Jean was not precious about her house and our teenage friends were round all the time. There were many parties!
She was a wonderful grandmother too. She would simply get on the train and travel up to the North East without fuss.
She was brilliant at keeping in touch with her friends, always writing, calling, and staying connected.
In 2009, she was diagnosed with Alzheimer’s, but she continued to play tennis for another ten years, until she was 81. Remarkably, she could always remember the score—whether in tennis or in cards—long after her short-term memory had faded. That was her: steady, instinctive, and quietly extraordinary.
From 2018 onwards, she had carers who supported her with kindness and dignity. She went swimming, played tennis, and walked her beloved Carr Lane route. She was cared for by some truly wonderful people, especially Olivia and Tracy from the Nightingale Brooke team, whose compassion made a real difference in her final years.
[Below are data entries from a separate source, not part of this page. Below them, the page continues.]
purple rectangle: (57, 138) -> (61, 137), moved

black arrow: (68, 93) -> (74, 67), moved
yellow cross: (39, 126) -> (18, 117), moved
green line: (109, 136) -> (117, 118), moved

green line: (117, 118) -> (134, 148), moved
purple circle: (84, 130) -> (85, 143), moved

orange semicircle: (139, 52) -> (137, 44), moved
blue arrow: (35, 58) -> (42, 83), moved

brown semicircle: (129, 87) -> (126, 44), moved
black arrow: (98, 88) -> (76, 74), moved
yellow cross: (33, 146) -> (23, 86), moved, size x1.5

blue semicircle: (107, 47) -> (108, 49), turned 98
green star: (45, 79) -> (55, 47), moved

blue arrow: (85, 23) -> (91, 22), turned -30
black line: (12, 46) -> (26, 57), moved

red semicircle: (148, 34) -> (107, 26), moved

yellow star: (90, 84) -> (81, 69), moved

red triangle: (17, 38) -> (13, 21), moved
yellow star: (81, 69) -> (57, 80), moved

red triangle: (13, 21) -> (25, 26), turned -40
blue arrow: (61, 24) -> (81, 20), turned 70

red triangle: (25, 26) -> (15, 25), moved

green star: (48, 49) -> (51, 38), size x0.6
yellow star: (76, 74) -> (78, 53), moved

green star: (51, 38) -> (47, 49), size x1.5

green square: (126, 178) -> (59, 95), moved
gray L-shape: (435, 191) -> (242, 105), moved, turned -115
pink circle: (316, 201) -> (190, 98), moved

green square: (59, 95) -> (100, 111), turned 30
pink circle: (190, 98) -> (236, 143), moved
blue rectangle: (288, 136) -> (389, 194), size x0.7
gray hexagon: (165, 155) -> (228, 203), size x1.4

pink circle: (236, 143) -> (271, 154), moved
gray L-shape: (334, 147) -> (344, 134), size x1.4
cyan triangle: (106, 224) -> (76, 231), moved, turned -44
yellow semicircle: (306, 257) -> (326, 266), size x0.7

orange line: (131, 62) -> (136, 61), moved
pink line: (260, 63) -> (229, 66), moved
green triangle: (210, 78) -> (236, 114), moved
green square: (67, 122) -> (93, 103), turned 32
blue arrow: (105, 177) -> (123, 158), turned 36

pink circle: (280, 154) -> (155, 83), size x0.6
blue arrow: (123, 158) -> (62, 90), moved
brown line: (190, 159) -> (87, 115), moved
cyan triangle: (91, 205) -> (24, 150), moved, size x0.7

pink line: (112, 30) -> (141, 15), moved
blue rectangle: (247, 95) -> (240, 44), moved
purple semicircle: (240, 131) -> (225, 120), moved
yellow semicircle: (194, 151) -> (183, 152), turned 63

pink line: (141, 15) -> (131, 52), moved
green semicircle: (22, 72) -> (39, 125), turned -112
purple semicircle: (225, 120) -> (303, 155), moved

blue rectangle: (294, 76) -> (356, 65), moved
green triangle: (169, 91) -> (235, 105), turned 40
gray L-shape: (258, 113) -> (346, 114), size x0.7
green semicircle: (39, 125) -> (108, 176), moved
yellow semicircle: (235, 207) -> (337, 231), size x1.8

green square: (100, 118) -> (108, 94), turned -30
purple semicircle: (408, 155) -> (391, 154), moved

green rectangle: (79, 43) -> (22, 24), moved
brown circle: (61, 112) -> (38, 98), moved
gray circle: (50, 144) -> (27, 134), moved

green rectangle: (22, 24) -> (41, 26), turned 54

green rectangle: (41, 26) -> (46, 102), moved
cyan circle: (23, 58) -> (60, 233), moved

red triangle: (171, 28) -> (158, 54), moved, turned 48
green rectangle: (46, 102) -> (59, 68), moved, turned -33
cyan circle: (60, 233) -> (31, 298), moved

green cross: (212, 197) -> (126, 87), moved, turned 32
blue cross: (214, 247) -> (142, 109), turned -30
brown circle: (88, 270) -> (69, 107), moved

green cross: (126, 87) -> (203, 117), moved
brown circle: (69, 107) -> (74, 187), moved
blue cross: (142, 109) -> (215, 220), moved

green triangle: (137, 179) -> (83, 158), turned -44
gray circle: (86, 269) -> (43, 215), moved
Jean lived a life full of movement, friendship, laughter, and love. She gave her children freedom, trust, and the confidence to be themselves. She leaves behind memories that will continue to warm and steady us: stories of bananas and rationing, of freezing custard in the snow to make ice cream, her lifelong grudge against Reception teacher Mrs Scales, of tennis courts and cricket fields, of jam dad made because she wouldn’t, of McDonald’s milkshakes, of meeting celebrities on trains and not knowing who they were, and of a mother who loved deeply and believed the best of her children.
We say goodbye to Jean—but we also say thank you. For the love she gave, the example she set, and the life she lived so fully.